Et paradoxalement, c'est même au moment où les flux migratoires en France se réduisaient de façon significative - dans la deuxième moitié des années 1970 - que l'immigration a été accusée, par une partie de la classe politique, de miner l'unité de la Nation. Certains se sont alors empressés de stigmatiser l'immigré, tenu pour responsable de la montée du chômage. Depuis lors, les mêmes - ou leurs héritiers - dénoncent à intervalles réguliers des afflux massifs d'immigrés. La réalité est bien différente : avec environ 9% d'immigrés - c'est-à-dire, pour être précis, d'étrangers nés à l'étranger -, la France est en effet dans la moyenne des pays européens. Les flux migratoires représentent 0,3% de notre population - ce qui nous situe dans la moyenne basse des pays européens. Chaque année également, 100 000 personnes acquièrent la nationalité française, ce qui est là encore dans la moyenne de ce que réalisent nos partenaires.
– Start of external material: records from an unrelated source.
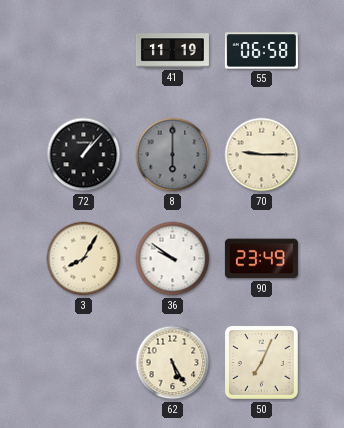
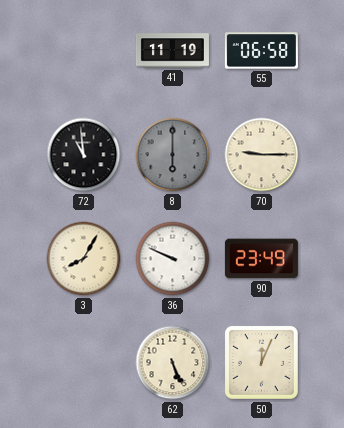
72: 1:07 -> 10:59
36: 9:51 -> 9:49
62: 5:25 -> 5:26
50: 7:04 -> 12:04
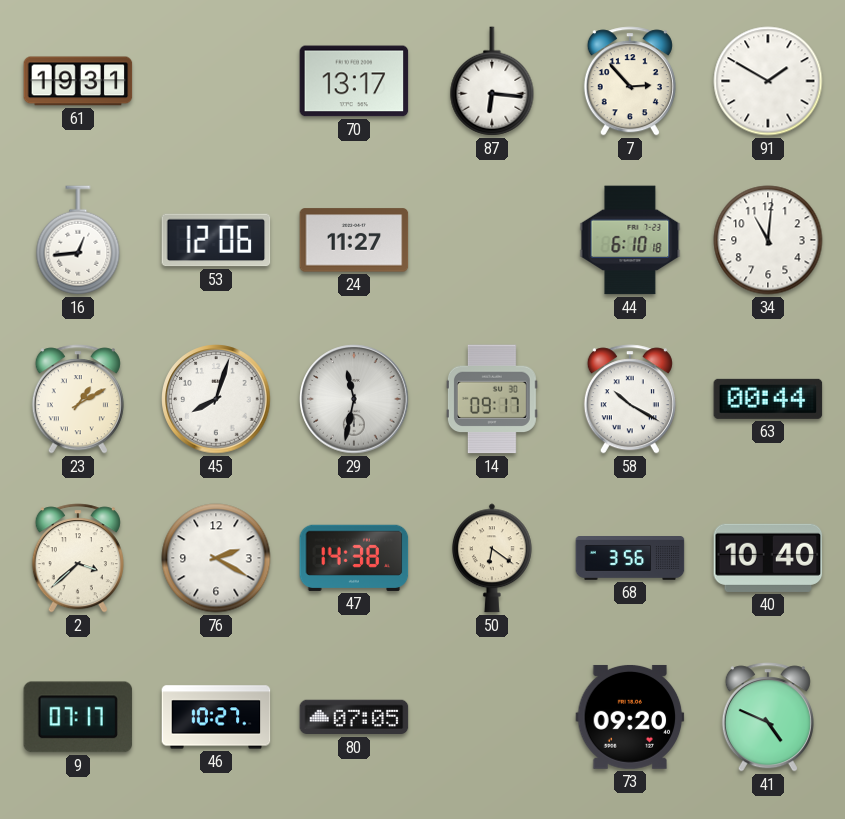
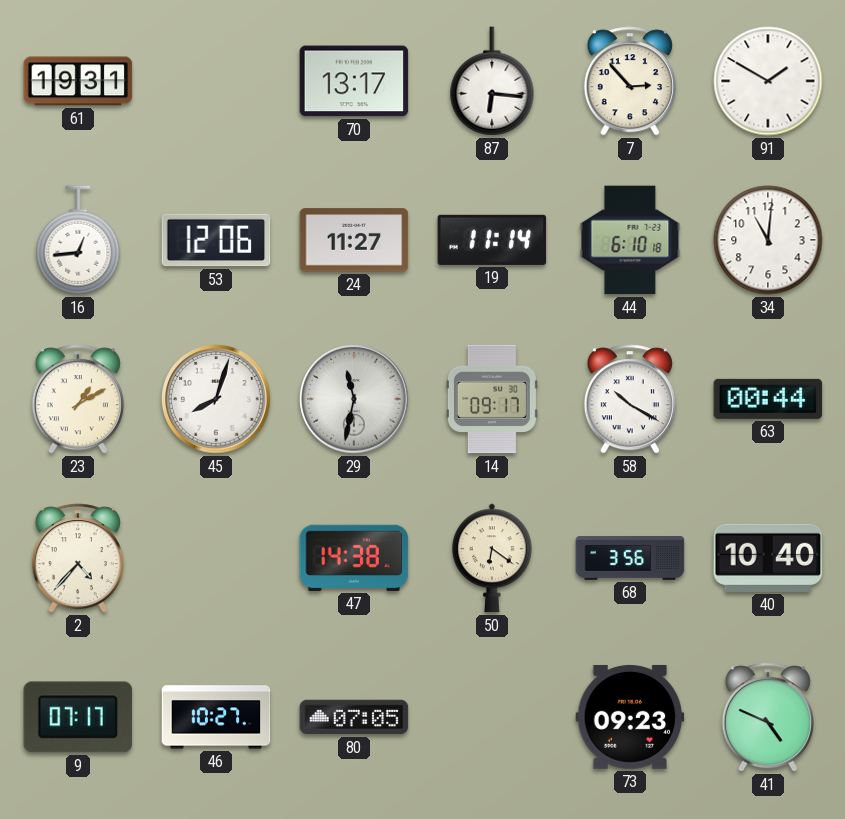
19: none -> 11:14
2: 3:38 -> 4:37
76: 2:20 -> none
73: 09:20 -> 09:23
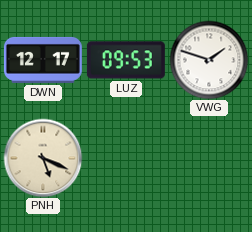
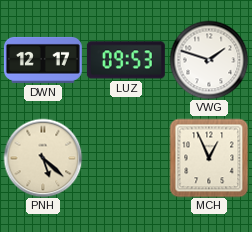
PNH: 5:19 -> 5:22
MCH: none -> 12:56
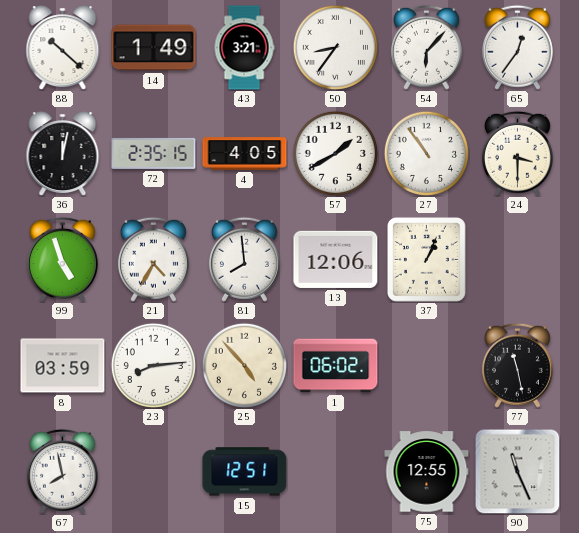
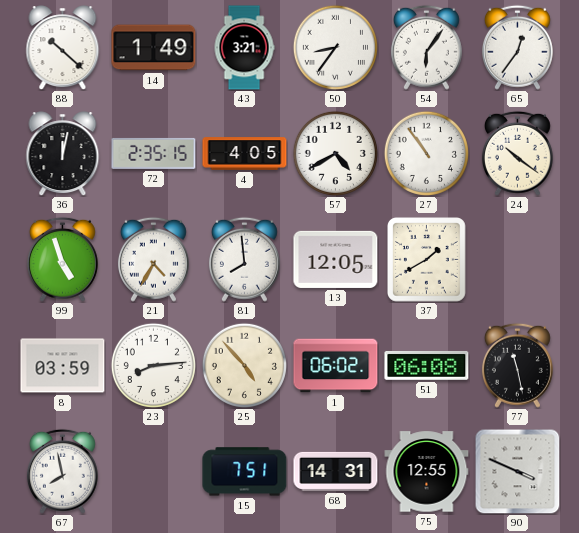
54: 6:07 -> 6:06
57: 1:40 -> 4:40
24: 3:30 -> 10:21
13: 12:06 -> 12:05
37: 1:04 -> 1:40
51: none -> 06:08
15: 12:51 -> 7:51
68: none -> 14:31
90: 11:26 -> 3:49
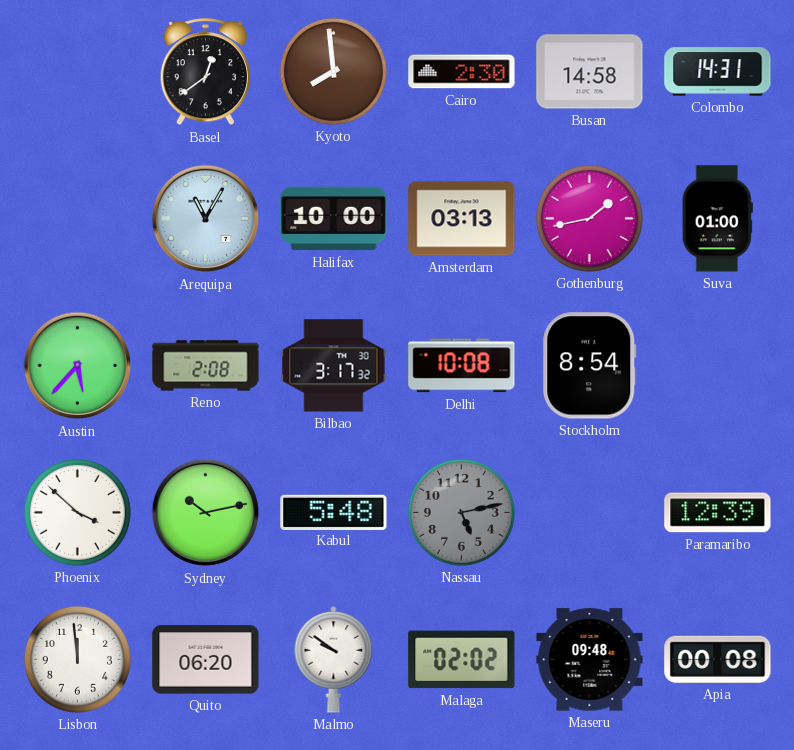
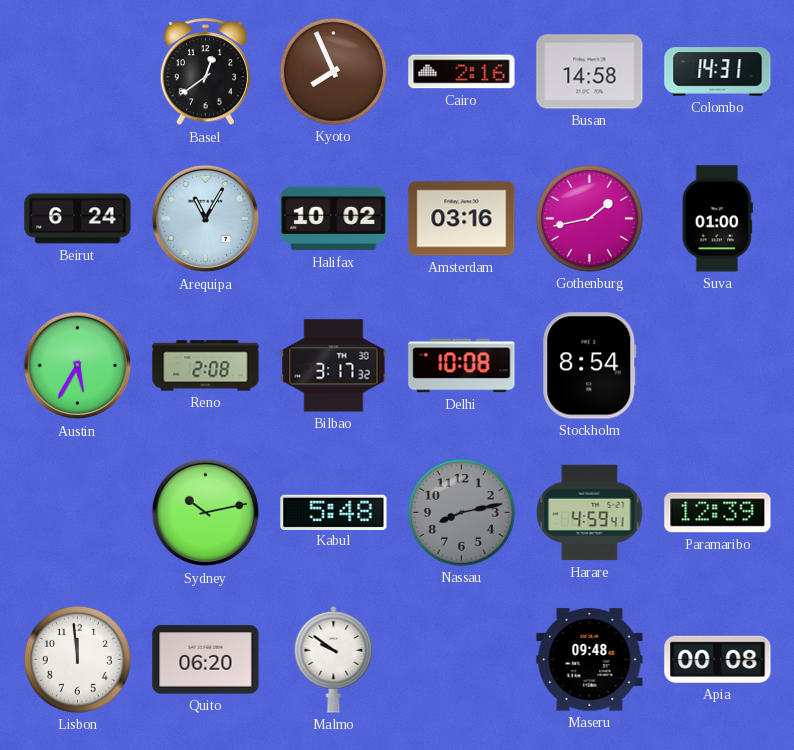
Kyoto: 7:59 -> 7:56
Cairo: 2:30 -> 2:16
Beirut: none -> 6:24
Halifax: 10:00 -> 10:02
Amsterdam: 03:13 -> 03:16
Austin: 5:37 -> 5:35
Phoenix: 3:52 -> none
Nassau: 5:13 -> 8:13
Harare: none -> 4:59
Malaga: 02:02 -> none
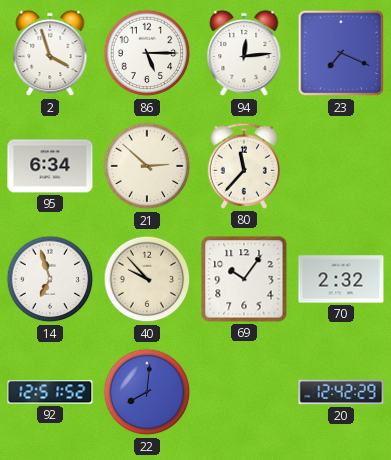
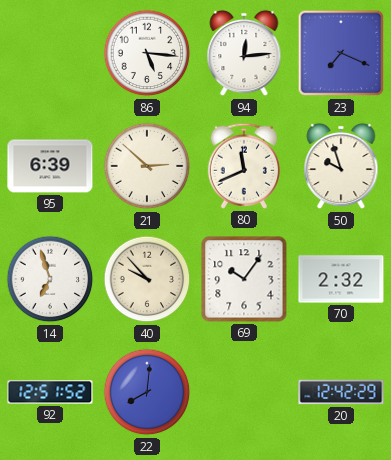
2: 3:57 -> none
86: 5:15 -> 5:16
95: 6:34 -> 6:39
80: 11:37 -> 11:41
50: none -> 9:57
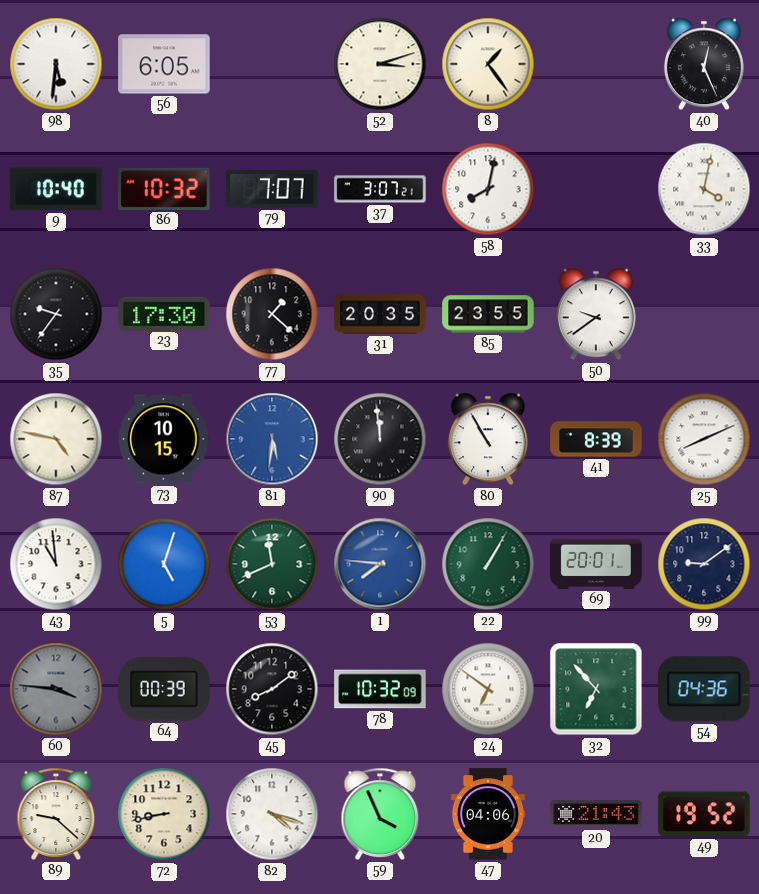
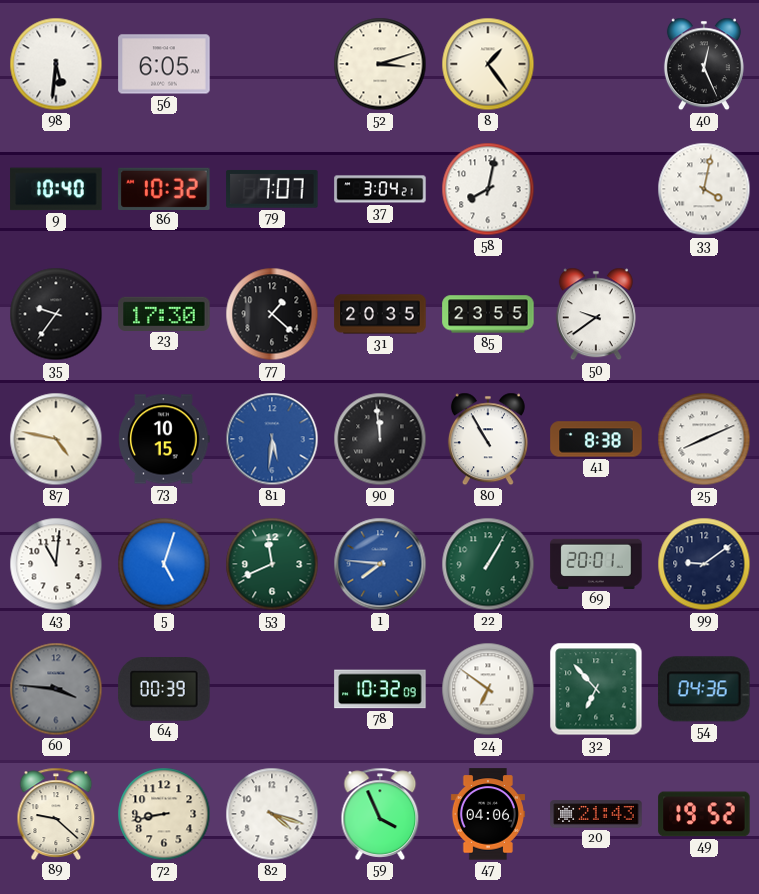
37: 3:07 -> 3:04
41: 8:39 -> 8:38
43: 10:59 -> 11:01
45: 8:09 -> none
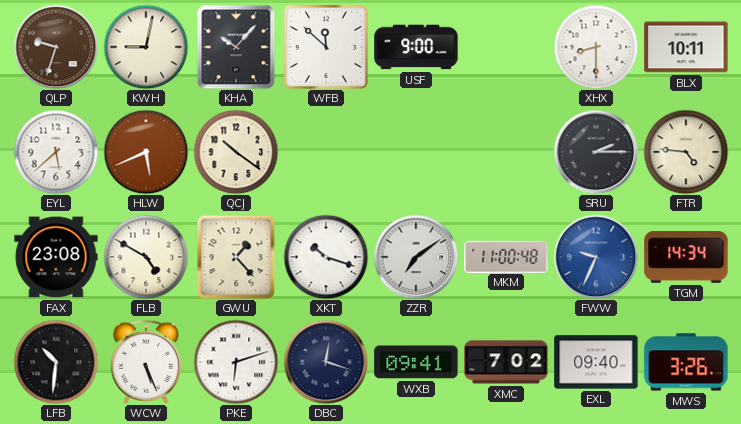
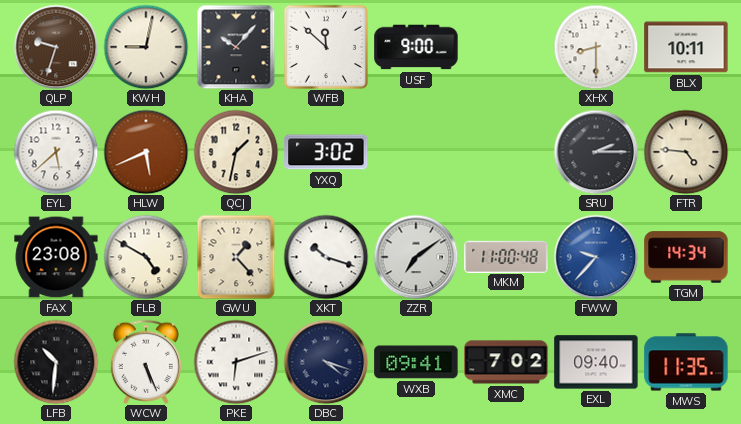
QCJ: 10:21 -> 1:32
YXQ: none -> 3:02
FWW: 9:34 -> 9:37
DBC: 12:18 -> 4:18
MWS: 3:26 -> 11:35
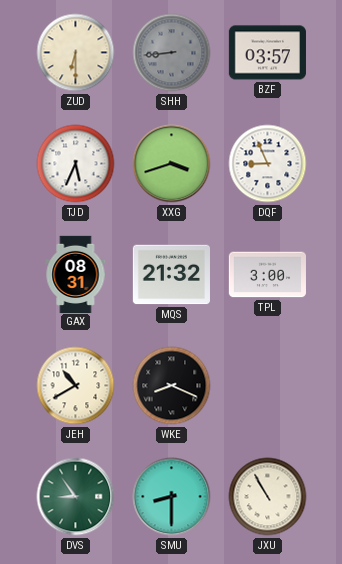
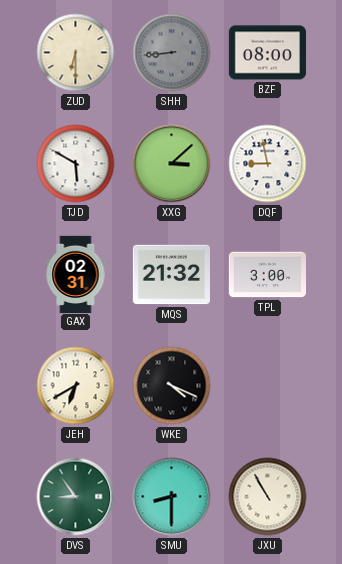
BZF: 03:57 -> 08:00
TJD: 5:34 -> 5:50
XXG: 3:42 -> 3:08
DQF: 8:56 -> 8:58
GAX: 08:31 -> 02:31
JEH: 10:40 -> 6:40
WKE: 8:19 -> 4:19
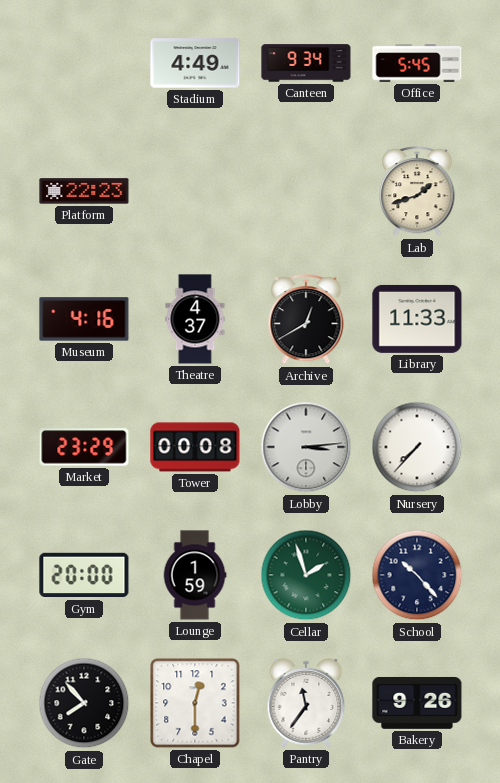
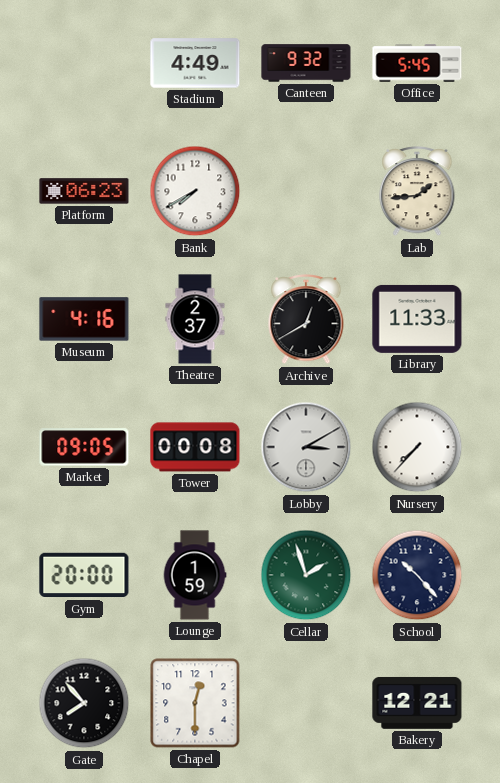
Canteen: 9:34 -> 9:32
Platform: 22:23 -> 06:23
Bank: none -> 7:40
Lab: 1:42 -> 1:44
Theatre: 4:37 -> 2:37
Market: 23:29 -> 09:05
Lobby: 3:14 -> 3:10
Pantry: 11:36 -> none
Bakery: 9:26 -> 12:21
Et faut-il le dire, toutes les études convergent pour démontrer que cette immigration réduite, contribue favorablement à notre dynamisme économique.
Comment comprendre, dès lors, la distorsion qui peut exister entre, d'une part, la réalité attestée par les chiffres, et, d'autre part, la perception que les citoyens peuvent en avoir ?
Comment éviter qu'une telle perception conduise inévitablement au repli sur soi, à la fermeture, et finalement à la perte de rayonnement, de compétitivité, d'attractivité, mais aussi, à la perte, fondamentale à mes yeux, de ce qui a constitué la singularité de notre modèle républicain ?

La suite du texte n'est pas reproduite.